[Feature] Dissolve Boundaries
JosiahParry opened this issue · 13 comments
A common GIS task is to dissolve boundaries based on shared boundaries of polygons. Doing this with R always bends my head a little bit.
I think having a utility function in {sf} to do this would be very handy.
Here is a minimal example of how that function might work. Using spdep
is probably the best for this task because it already has functions for identifying contiguous polygons as well as the connected subgraphs.
This is inspired by @CGMossa's PhD work
dissolve_boundaries <- function(x) {
if (!requireNamespace("spdep")) {
stop("spdep is needed to use this function")
}
crs <- sf::st_crs(x)
nbs <- spdep::poly2nb(x)
nb_ids <- attr(nbs, "ncomp")[["comp.id"]]
res <- lapply(
split(x, nb_ids),
sf::st_union,
is_coverage = TRUE
)
sf::st_sfc(
unlist(res, recursive = FALSE),
crs = crs
) |> sf::st_combine()
}
It took me a few minutes to understand what exactly this function would do in comparison to st_cast(st_union(x), "POLYGON")
so I made a little reprex to show it.
library(sf)
nc = read_sf(system.file("shape/nc.shp", package="sf"))
set.seed(241)
test = nc[sample(nrow(nc), 18),] |> st_geometry()
a = test |> st_union() |> st_as_sf()
a$id = 1:nrow(a)
b = a |> st_cast("POLYGON") |> st_as_sf()
#> Warning in st_cast.sf(a, "POLYGON"): repeating attributes for all
#> sub-geometries for which they may not be constant
b$id = 1:nrow(b)
c = test |> dissolve_boundaries() |> st_as_sf()
#> Loading required namespace: spdep
c$id = 1:nrow(c)
b
#> Simple feature collection with 11 features and 1 field
#> Geometry type: POLYGON
#> Dimension: XY
#> Bounding box: xmin: -83.73952 ymin: 34.30505 xmax: -75.77316 ymax: 36.55716
#> Geodetic CRS: NAD27
#> First 10 features:
#> id x
#> 1 1 POLYGON ((-83.1615 35.05922...
#> 1.1 2 POLYGON ((-76.00897 36.3196...
#> 1.2 3 POLYGON ((-75.97629 36.5179...
#> 1.3 4 POLYGON ((-75.78317 36.2251...
#> 1.4 5 POLYGON ((-82.74389 35.4180...
#> 1.5 6 POLYGON ((-78.95108 36.2338...
#> 1.6 7 POLYGON ((-76.70538 35.4119...
#> 1.7 8 POLYGON ((-76.6949 35.35043...
#> 1.8 9 POLYGON ((-81.659 36.11759,...
#> 1.9 10 POLYGON ((-80.45065 35.7648...
nrow(b)
#> [1] 11
c
#> Simple feature collection with 8 features and 1 field
#> Geometry type: GEOMETRY
#> Dimension: XY
#> Bounding box: xmin: -83.73952 ymin: 34.30505 xmax: -75.77316 ymax: 36.55716
#> Geodetic CRS: NAD27
#> x id
#> 1 MULTIPOLYGON (((-75.97629 3... 1
#> 2 POLYGON ((-77.98668 34.3399... 2
#> 3 POLYGON ((-78.95108 36.2338... 3
#> 4 MULTIPOLYGON (((-76.70538 3... 4
#> 5 POLYGON ((-82.24016 35.4681... 5
#> 6 POLYGON ((-81.659 36.11759,... 6
#> 7 POLYGON ((-80.50825 36.0708... 7
#> 8 POLYGON ((-83.1615 35.05922... 8
nrow(c)
#> [1] 8
cols = paletteer::paletteer_d("tvthemes::gravityFalls")

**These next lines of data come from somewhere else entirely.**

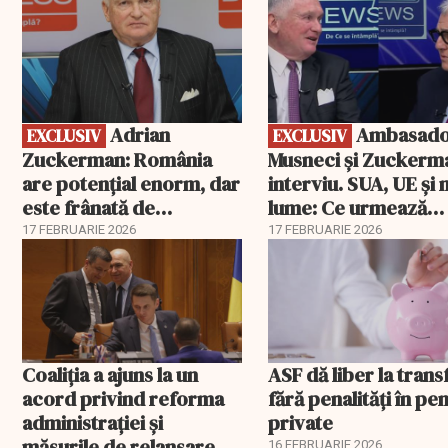
Adrian
Ambasadorii
EXCLUSIV
EXCLUSIV
Zuckerman: România
Musneci și Zuckerm
are potențial enorm, dar
interviu. SUA, UE și
este frânată de
lume: Ce urmează
corupție, companii de
pentru România
17 FEBRUARIE 2026
17 FEBRUARIE 2026
stat și influența
propagandei ruse
Coaliția a ajuns la un
ASF dă liber la trans
acord privind reforma
fără penalități în pen
administrației și
private
măsurile de relansare
16 FEBRUARIE 2026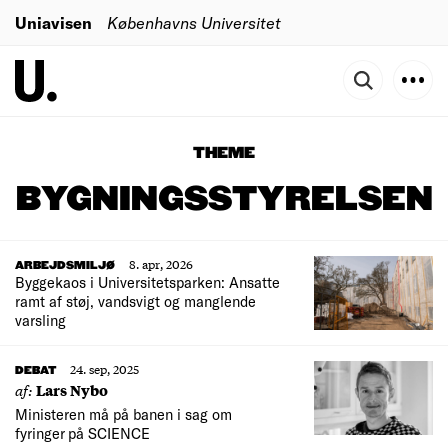
Uniavisen
Københavns Universitet
THEME
BYGNINGSSTYRELSEN
8. apr, 2026
ARBEJDSMILJØ
Byggekaos i Universitetsparken: Ansatte
ramt af støj, vandsvigt og manglende
varsling
24. sep, 2025
DEBAT
af:
Lars Nybo
Ministeren må på banen i sag om
fyringer på SCIENCE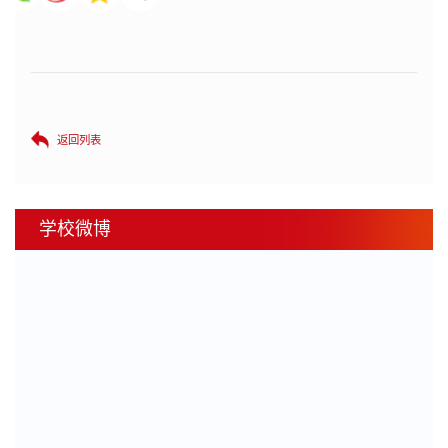
返回列表
学校微博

par(mfrow = c(2,2), mar = c(0,0,1,0))
plot(test, main = "Original geoms")
plot(a, main = "st_union()",
key.pos = NULL, reset = FALSE, pal = cols)

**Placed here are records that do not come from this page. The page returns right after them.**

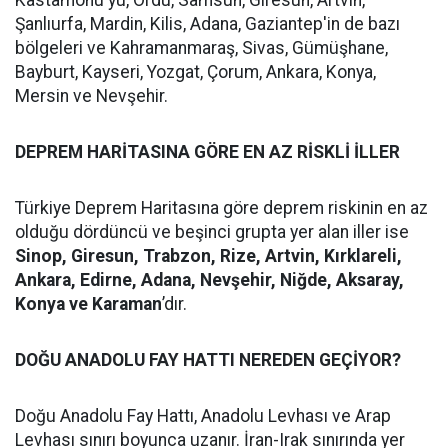
Kastamonu'yu, Ordu, Samsun, Giresun, Artvin,
Şanlıurfa, Mardin, Kilis, Adana, Gaziantep'in de bazı
bölgeleri ve Kahramanmaraş, Sivas, Gümüşhane,
Bayburt, Kayseri, Yozgat, Çorum, Ankara, Konya,
Mersin ve Nevşehir.
DEPREM HARİTASINA GÖRE EN AZ RİSKLİ İLLER
Türkiye Deprem Haritasına göre deprem riskinin en az
olduğu dördüncü ve beşinci grupta yer alan iller ise
Sinop, Giresun, Trabzon, Rize, Artvin, Kırklareli,
Ankara, Edirne, Adana, Nevşehir, Niğde, Aksaray,
Konya ve Karaman
’dır.
DOĞU ANADOLU FAY HATTI NEREDEN GEÇİYOR?
Doğu Anadolu Fay Hattı, Anadolu Levhası ve Arap
Levhası sınırı boyunca uzanır. İran-Irak sınırında yer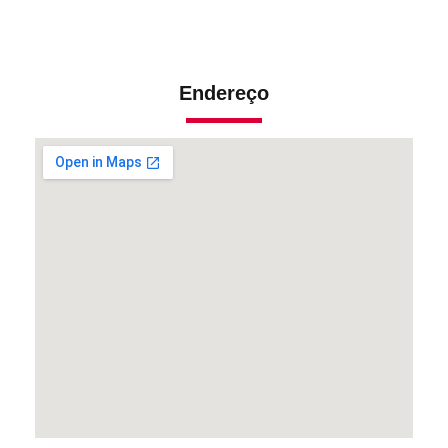
Endereço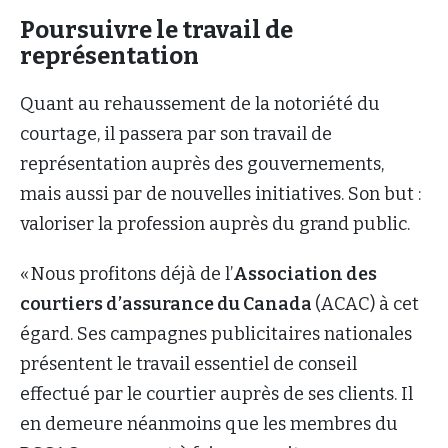
Poursuivre le travail de
représentation
Quant au rehaussement de la notoriété du
courtage, il passera par son travail de
représentation auprès des gouvernements,
mais aussi par de nouvelles initiatives. Son but :
valoriser la profession auprès du grand public.
« Nous profitons déjà de l’
Association des
courtiers d’assurance du Canada
(ACAC) à cet
égard. Ses campagnes publicitaires nationales
présentent le travail essentiel de conseil
effectué par le courtier auprès de ses clients. Il
en demeure néanmoins que les membres du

plot(b, main = "st_union |> st_cast('POLYGON')",
key.pos = NULL, reset = FALSE, pal = cols)
plot(c, main = "dissolve_boundaries()",
key.pos = NULL, reset = FALSE, pal = cols)

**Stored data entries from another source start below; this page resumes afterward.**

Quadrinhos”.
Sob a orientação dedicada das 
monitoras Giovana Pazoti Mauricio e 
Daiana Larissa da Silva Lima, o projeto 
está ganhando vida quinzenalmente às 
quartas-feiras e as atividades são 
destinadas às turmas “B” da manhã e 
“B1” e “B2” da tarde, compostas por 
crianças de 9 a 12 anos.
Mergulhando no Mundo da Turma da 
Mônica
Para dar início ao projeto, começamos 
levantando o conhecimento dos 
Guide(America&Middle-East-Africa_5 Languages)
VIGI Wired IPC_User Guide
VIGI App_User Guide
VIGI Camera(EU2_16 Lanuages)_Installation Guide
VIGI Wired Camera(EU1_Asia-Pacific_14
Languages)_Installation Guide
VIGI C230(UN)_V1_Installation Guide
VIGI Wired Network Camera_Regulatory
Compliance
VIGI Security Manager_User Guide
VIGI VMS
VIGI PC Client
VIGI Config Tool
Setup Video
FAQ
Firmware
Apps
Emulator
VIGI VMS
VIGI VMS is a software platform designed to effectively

It would be cool to have this in sf! Would this fit better as a possible st_dissolve()
function or as a special case of st_union()
?
Thanks @loreabad6 that clarifies! My guess is that the only difference between the bottom two plots is a single queen neighbour, and I'm not sure that is what you want with "dissolve".
Forgive me if this is not the right thread to discuss this, but I have always wondered why {sf} didn't have an existing st_dissolve()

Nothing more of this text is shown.